Andererseits bedürfen meines Wissens Verträge keineswegs der Schriftform und sind bei Leuten die sich gut kennen auch bei 200 Eur eher unüblich.
Problem ist halt die Beweislast. Du musst also ggfs. glaubhaft machen können, dass es einen mündlichen Vertrag gibt: Bestätigung des Gläubigers, eventuell Zeugenaussagen, eigene Bestätigung, Rückzahlungsbelege für bereits getilgte Raten,...

Amsonsten kann man solche nervigen Auseinandersetzungen vermeiden, wenn man sich einfach (angemessene) Sachgeschenke machen lässt, statt Geld. Dazu muss man den Leuten dass allerdings vorher sagen, dass man Hartz4-Almosenempfänger ist und der Staat einem bei Geldgeschenken einfach den staatlichen Unterhalt um genau diesen Betrag kürzt. Die meisten Leute werden unter solchen Bedingungen von gutgemeinten und hart erarbeiteten Geldgeschenken Abstand nehmen.

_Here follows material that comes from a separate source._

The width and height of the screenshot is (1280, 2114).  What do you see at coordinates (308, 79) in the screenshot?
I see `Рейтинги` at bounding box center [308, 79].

Meines Wissens ist auch eine zweckbestimmte Geldschenkung statthaft, beinhaltet allerdings wieder die Beweislast, dass es sich tatsächliche um eine zweckbestimmte Geldschenkung handelt. Von daher würde ich die Leute lieber gleich direkt um die Dinge bitten, die ich brauche.


>Wo ist das Problem? Es sind einmalige Zuwendungen, Geschenke.
>Den Arge- Mitarbeiter, der mir dies anrechnen will, würde ich den Ar....h aufreißen.

Solche Leute wie Du laufen da regelmässig ganz knallhart gegen die Wand. Der wird schlicht die Polizei rufen lassen und dich anzeigen. Ausserdem kriegst du einfach nächsten Monat den geschenkten Betrag abgezogen. Und wenn Du Dich kopfstellst änderst Du da trotzdem nichts dran.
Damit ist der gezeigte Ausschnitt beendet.